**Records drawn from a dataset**
"""
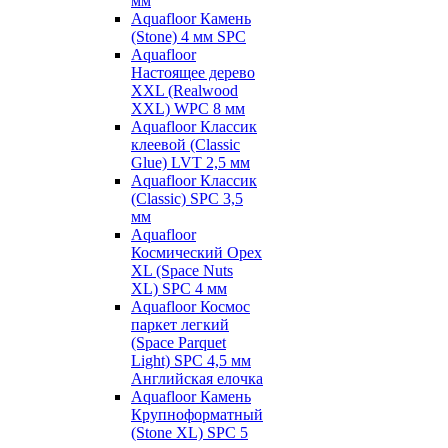
мм
Aquafloor Камень
(Stone) 4 мм SPC
Aquafloor
Настоящее дерево
XXL (Realwood
XXL) WPC 8 мм
Aquafloor Классик
клеевой (Classic
Glue) LVT 2,5 мм
Aquafloor Классик
(Classic) SPC 3,5
мм
Aquafloor
Космический Орех
XL (Space Nuts
XL) SPC 4 мм
Aquafloor Космос
паркет легкий
(Space Parquet
Light) SPC 4,5 мм
Английская елочка
Aquafloor Камень
Крупноформатный
(Stone XL) SPC 5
"""
**PROBLEM DESCRIPTION**
Each line above has to be returned exactly. Drop the pictures.

**TASK RESULT**
мм
Aquafloor Камень
(Stone) 4 мм SPC
Aquafloor
Настоящее дерево
XXL (Realwood
XXL) WPC 8 мм
Aquafloor Классик
клеевой (Classic
Glue) LVT 2,5 мм
Aquafloor Классик
(Classic) SPC 3,5
мм
Aquafloor
Космический Орех
XL (Space Nuts
XL) SPC 4 мм
Aquafloor Космос
паркет легкий
(Space Parquet
Light) SPC 4,5 мм
Английская елочка
Aquafloor Камень
Крупноформатный
(Stone XL) SPC 5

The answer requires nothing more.